Scott takes a moment to introduce the next tune, and to his recollection he doesn’t think that Anthrax have actually played this next song in Leeds before, but he explains he could be wrong: “It’s been a long career and I can’t remember everything, so no doubt I’ll check the internet afterwards and you’ll all tell me I’m wrong.”
Only released in 1993 from The Sound Of White Noise album, the vocals provided by John Bush again show the band’s diversity, whilst still retaining their original sounds. Metallica frontman James Hetfield called it “a perfect song” and I would have to agree with him. Another masterpiece, and it sounds even better with the line up they have tonight. Starting with a fusillade of drums from the extremely talented Charlie Benante, which hit every intended target, the entire building was shaking, and as soon as the rest of the band unleashed their onslaught of guitars and bass, to a stomping charge around the stage, the entire crowd was just going full throttle.
Whilst Joey takes a short break, Scott and Bello take the vocals for the next offering from the 1991 compilation album Attack Of The Killer B’s. The cover of Public Enemy’s ‘Bring The Noise’ is definitely one of my all time favourites, and even without the awesome Chuck D, this just rocked the biggest smile on everyone’s faces, and I swear they just keep getting louder and louder.
‘Indians’, an Anthrax set list regular, sees Belladonna stride back on stage and take the mic, to deliver a lyrically charged and cleverly crafted song. Rhythmically hypnotising guitar work from Jon Donais and Scott Ian, and a bassline which keeps up such a throbbing intensity throughout the whole song, you almost feel like you are going to explode.

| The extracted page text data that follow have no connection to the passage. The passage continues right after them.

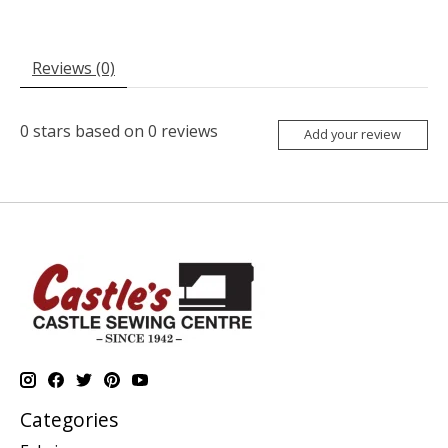
Reviews (0)
0
stars based on
0
reviews
Add your review
Categories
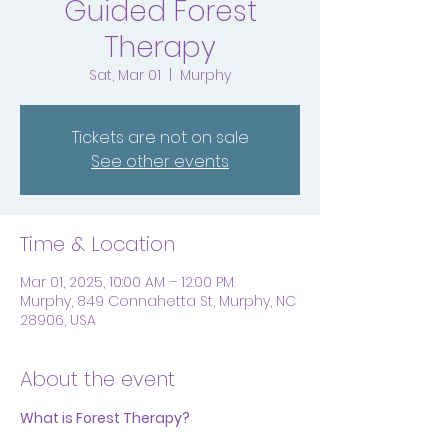
Guided Forest
Therapy
Sat, Mar 01
  |  
Murphy
Tickets are not on sale
See other events
Time & Location
Mar 01, 2025, 10:00 AM – 12:00 PM
Murphy, 849 Connahetta St, Murphy, NC
28906, USA
About the event
What is Forest Therapy?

The guys don’t miss a beat and go straight into the encore, starting with one of the most famous Anthrax intros ever, with a slaughtering bassline from Frank Bello, and the marauding punk riffs to accompany it, this Joe Jackson cover, ‘Got The Time’, sees Scott encourage the crowd to give it their all, whether it be a circle pit, or crowd surfing, or ‘Whatever the f*ck you wanna do!” There was definitely some seismic tremors occurring in the O2, and although the staff did a great job keeping most people relatively safe, I don’t think they were quite ready for Anthrax fans.
Last song of the night is ‘Efilnikufesin (N.F.L.)’ which was written about actor John Belushi, who died of a drug overdose on March 5, 1982, and is filled with audience participation from beginning to end, with deafening vocals screamed from every lung.
The guys all gather to greet their sweaty mass of fans at the front of stage and thank everyone for coming out, assuring us all they will be back as soon as possible with some new material coming too, before the familiar sounds of Ronnie James Dio ring out across the speakers, with the Rainbow classic ‘Long Live Rock And Roll’, as they animatedly leave the stage, clearly having enjoyed the set.
You can say what you like about Anthrax, but not only have they remained true to themselves all these years, they have also remained loyal to their fan base, and tonight they proved why they are still top of their game, forty years on.